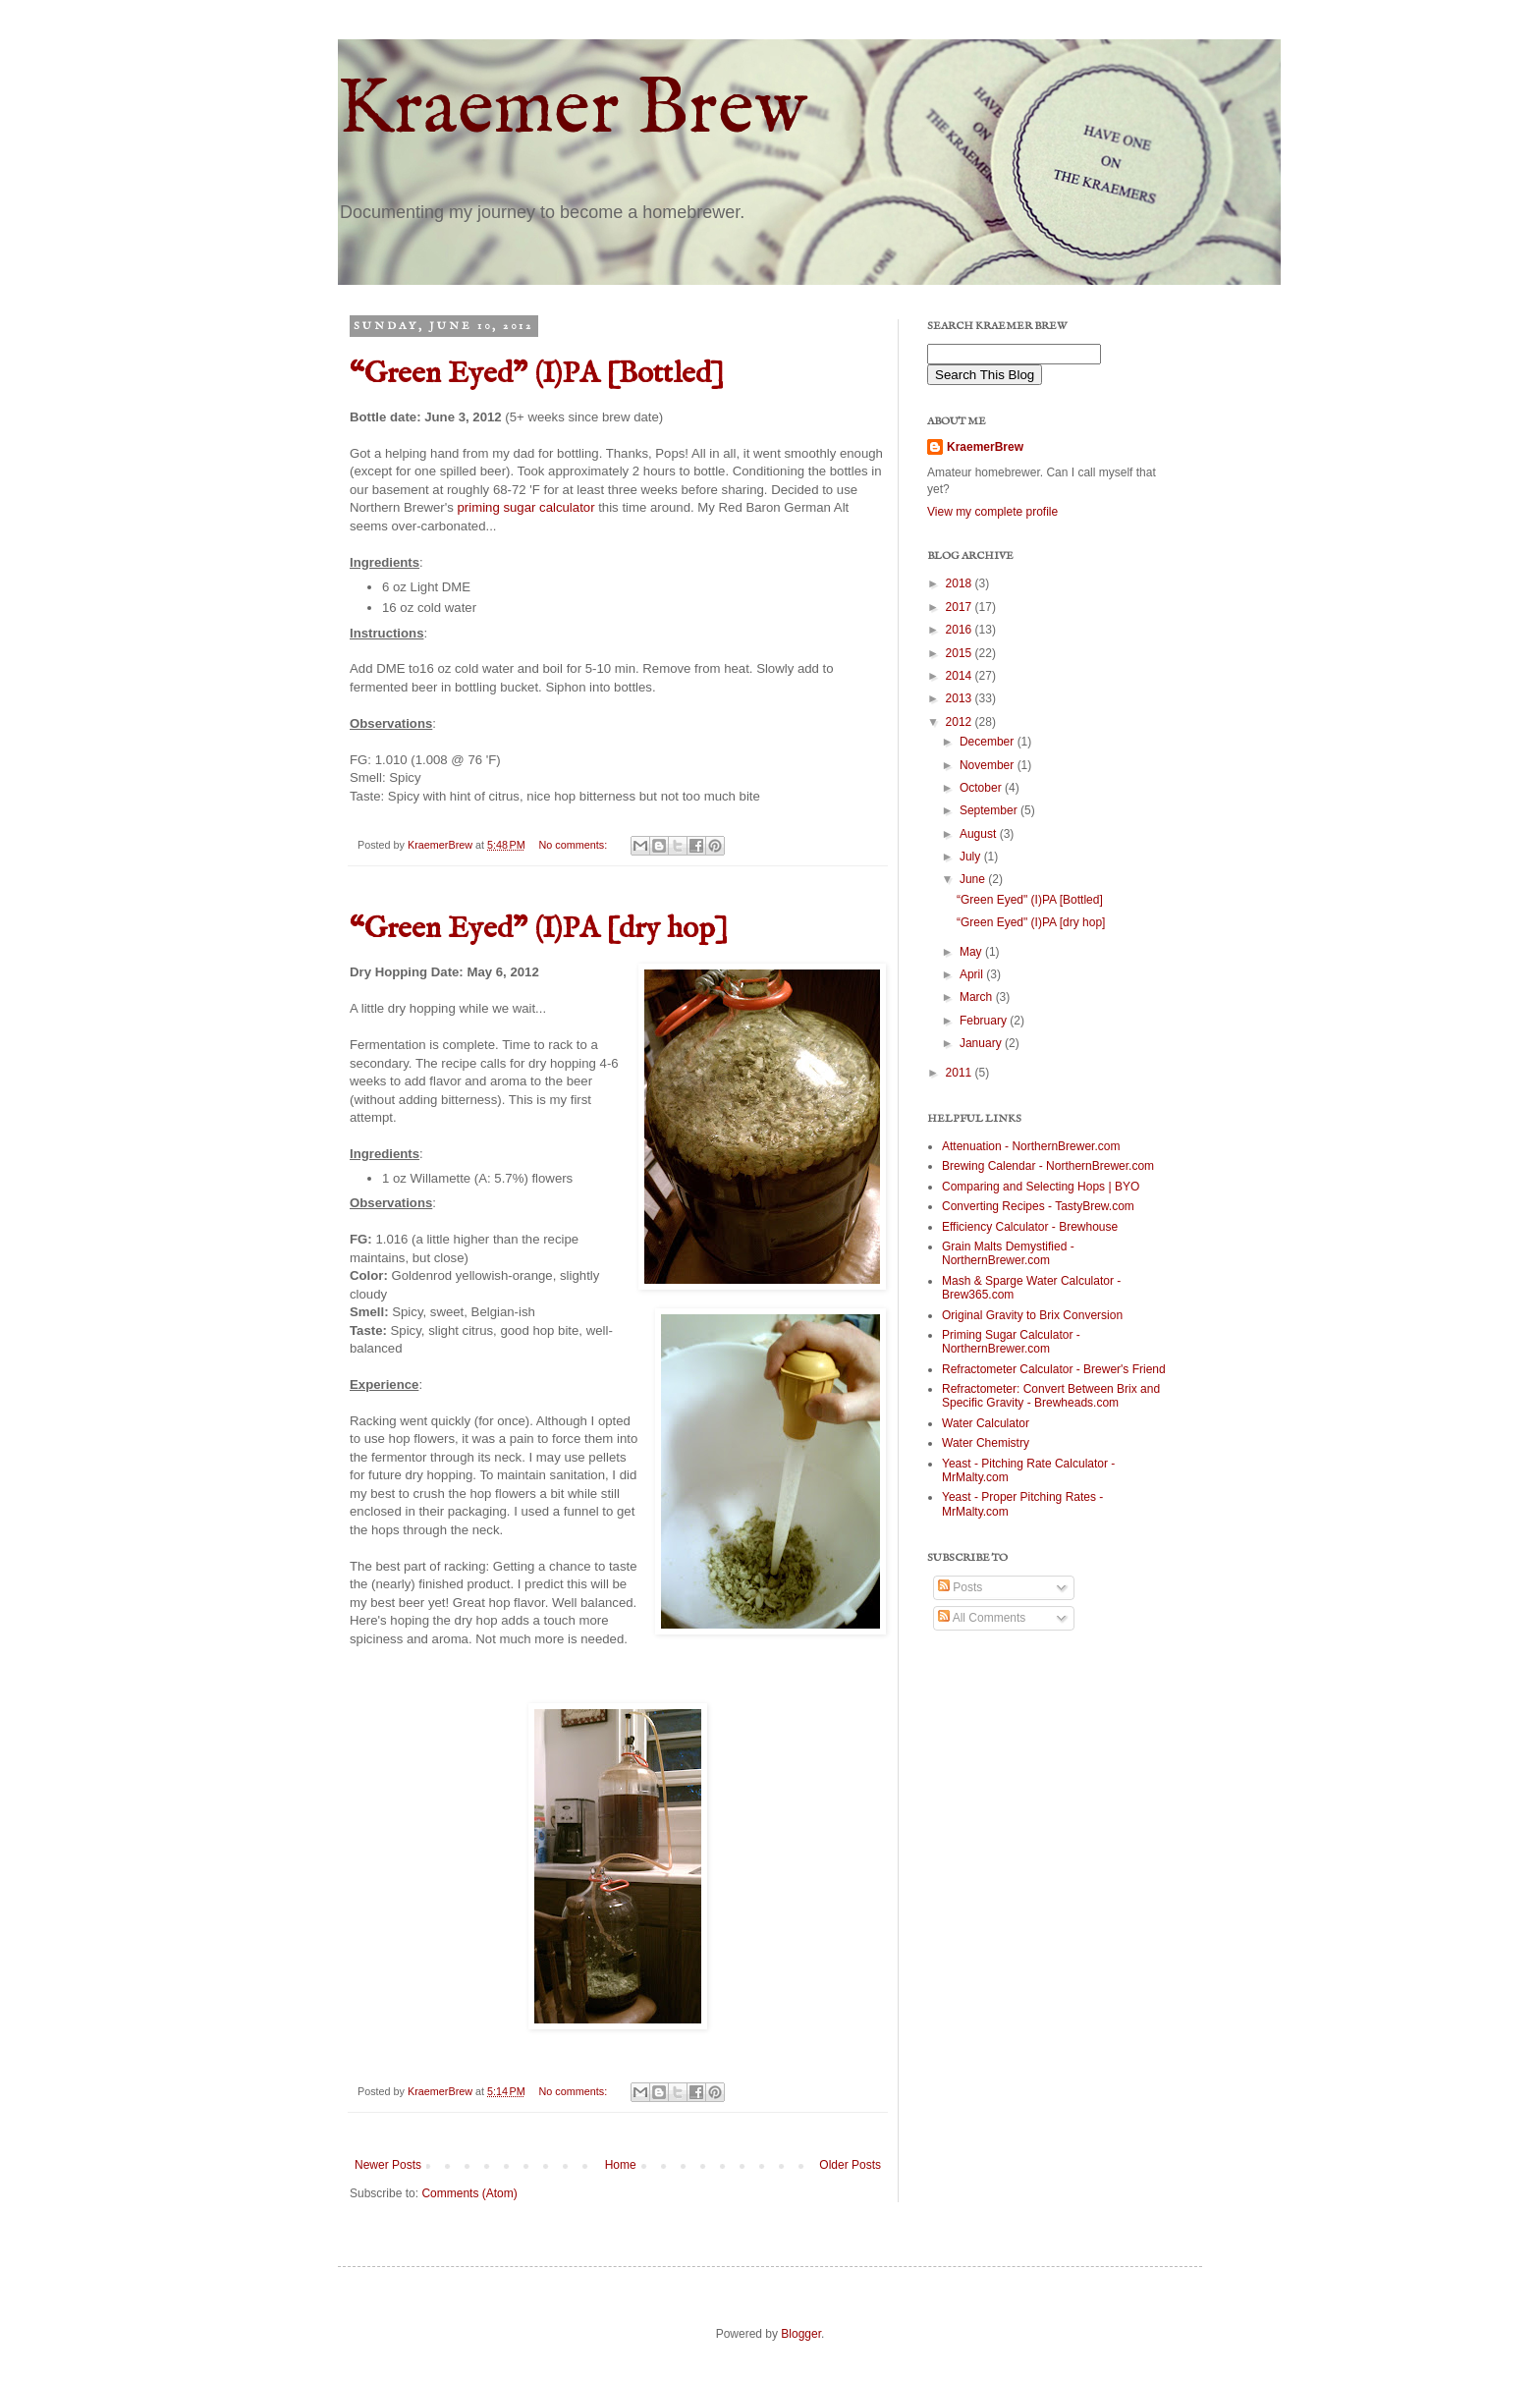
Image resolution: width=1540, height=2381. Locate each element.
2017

○ ○ ○ ○ ○ ○ ○

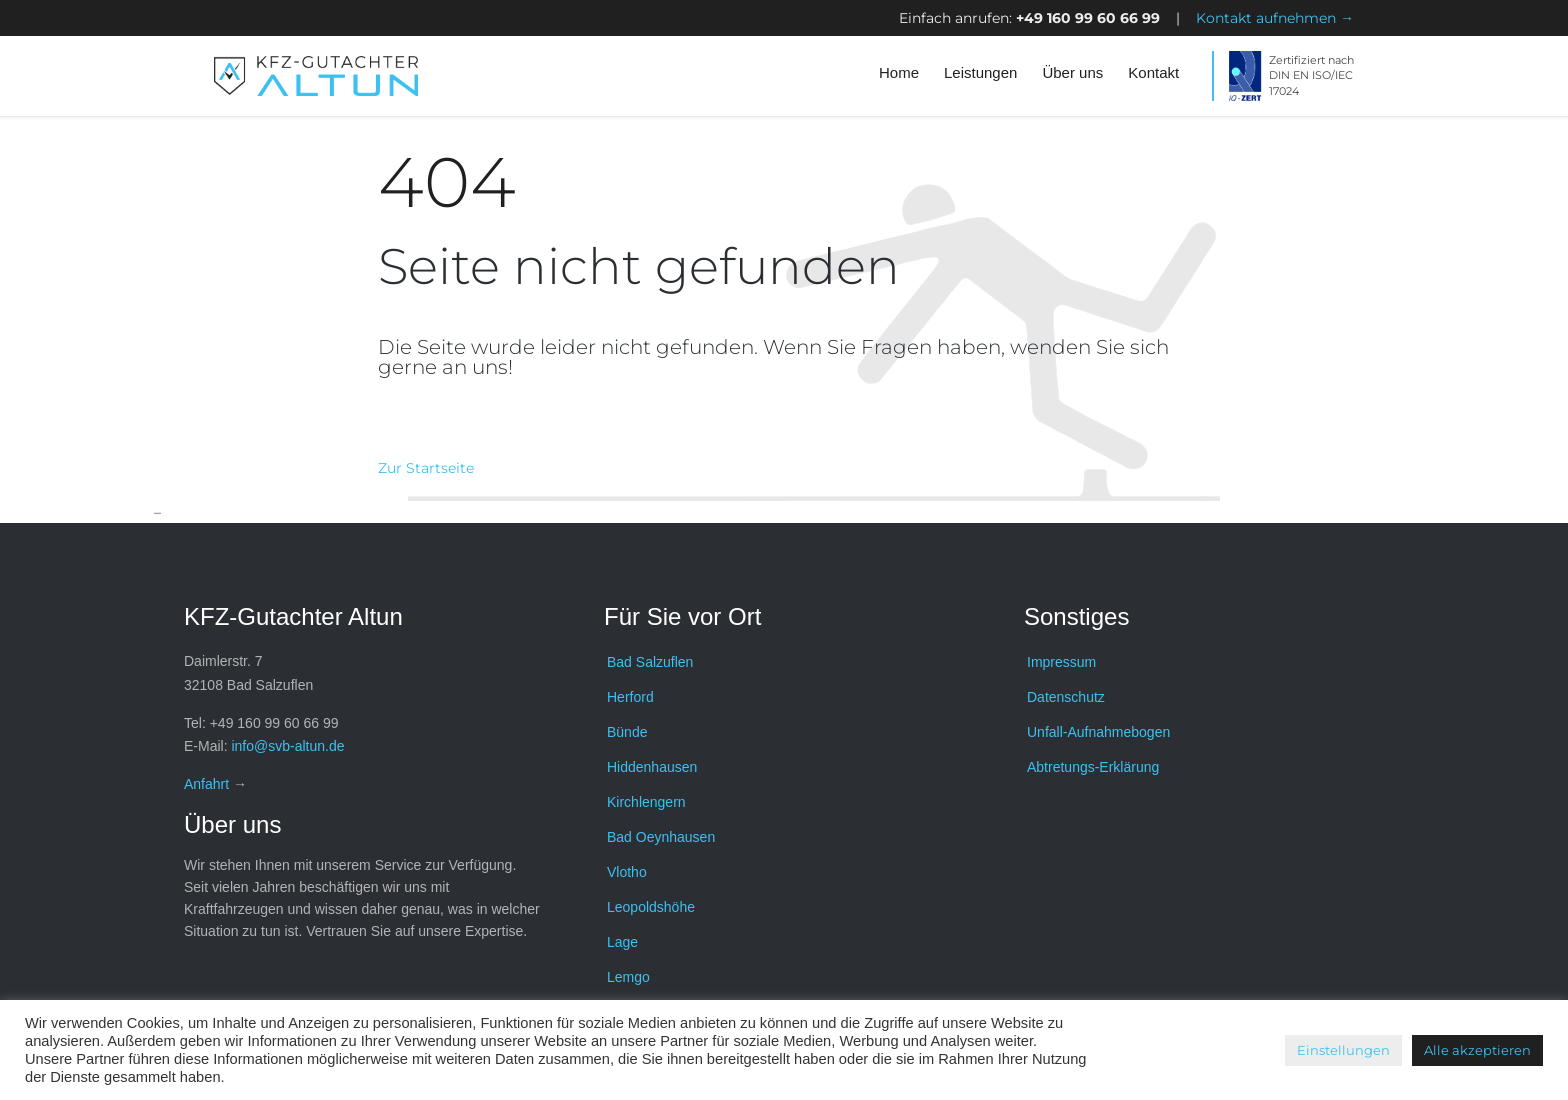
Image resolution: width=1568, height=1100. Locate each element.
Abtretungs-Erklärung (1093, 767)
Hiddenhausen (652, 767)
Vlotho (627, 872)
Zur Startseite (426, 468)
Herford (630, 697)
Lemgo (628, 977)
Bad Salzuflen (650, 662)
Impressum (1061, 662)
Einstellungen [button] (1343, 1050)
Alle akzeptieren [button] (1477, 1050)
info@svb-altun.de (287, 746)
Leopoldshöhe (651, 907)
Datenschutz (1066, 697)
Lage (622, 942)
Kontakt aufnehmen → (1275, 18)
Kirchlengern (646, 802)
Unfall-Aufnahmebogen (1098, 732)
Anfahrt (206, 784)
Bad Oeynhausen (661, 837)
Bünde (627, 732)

○ ○ ○ ○ ○ ○ ○

ACTIVITY
In the listing above, find the line containing "Bad Salzuflen (650, 662)" and the line containing "Bünde (627, 732)". Output them and every line between, exactly, and nothing else.

YOUR RESPONSE
Bad Salzuflen (650, 662)
Impressum (1061, 662)
Einstellungen [button] (1343, 1050)
Alle akzeptieren [button] (1477, 1050)
info@svb-altun.de (287, 746)
Leopoldshöhe (651, 907)
Datenschutz (1066, 697)
Lage (622, 942)
Kontakt aufnehmen → (1275, 18)
Kirchlengern (646, 802)
Unfall-Aufnahmebogen (1098, 732)
Anfahrt (206, 784)
Bad Oeynhausen (661, 837)
Bünde (627, 732)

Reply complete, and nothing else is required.